A stitch in time saves nine. If I am running late on an appointment I always feel embarrassed calling on the road, letting them know an estimated time of arrival, eta. However, I know I appreciate being allowed the dignity of such a call so I can decide what to do with the additional time before the meeting. It takes courage to admit fault, to apologize, to set things right and clean as you go.

Friday, February 13, 2009

Design is Driven by Constraint

One of our last sessions, forever memorable, an Ex-Con stood breathless and dumbfounded in disbelief. No slogans? It was, after all, Don Walker's first year running The Conway School without founder Walt Cudnohufsky pitching his infamous design slogans. After a brief pause to collect and compose, timeless design idioms began pouring out one after another into our sponging minds. From that chilly Spring morning in the Conway sugarhouse, a seeming lifetime of sustainable landscape planning and designing ago, these principles and innumerable others continue to prove useful tools for living, as well as for planning and designing sustainably. 

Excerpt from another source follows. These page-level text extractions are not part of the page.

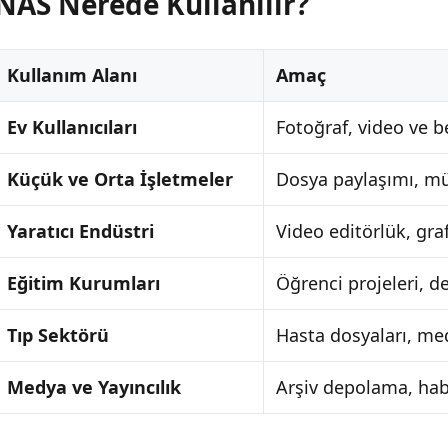
NAS Nerede Kullanılır?
Kullanım Alanı
Amaç
Ev Kullanıcıları
Fotoğraf, video ve 
Küçük ve Orta İşletmeler
Dosya paylaşımı, mü
Yaratıcı Endüstri
Video editörlük, gr
Eğitim Kurumları
Öğrenci projeleri, d
Tıp Sektörü
Hasta dosyaları, me
Medya ve Yayıncılık
Arşiv depolama, habe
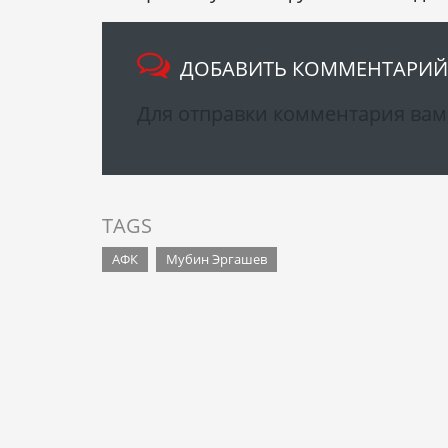
ДОБАВИТЬ КОММЕНТАРИЙ
Для отправки комментария ва
TAGS
АФК
Мубин Эргашев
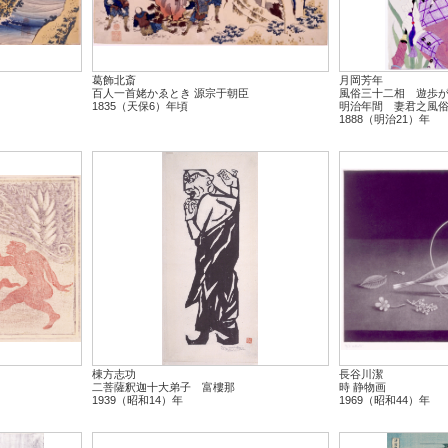
葛飾北斎
月岡芳年
百人一首姥かゑとき 源宗于朝臣
風俗三十二相 遊歩
1835（天保6）年頃
明治年間 妻君之風
1888（明治21）年
棟方志功
長谷川潔
二菩薩釈迦十大弟子 富樓那
時 静物画
1939（昭和14）年
1969（昭和44）年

One, design is driven by constraint, reminds me when life is difficult an opportunity to innovate using other design tools beckons. Say that my friend wants to go to a movie and I need exercise. Hmm, if design is driven by constraint then inherent in the problem is a solution. By parking some distance away or walking from home/work to the theater we both get our needs met.

The most difficult design is done in thin air on a blank slate. Even before site analysis begins, every landscape plan and design begins with a base map drawn to scale with: a scale, contour lines, a north arrow, significant existing natural and built features, and context.
 
Now digital layers or thin sheets of trace paper can overlay the base map to analyze the site's constraints. Constraints - winter and summer sun/shade, views in/out, vehicular and pedestrian circulation, vegetation and wildlife, drainage, microclimate, wildfire, summer/winter wind, snow - drive design.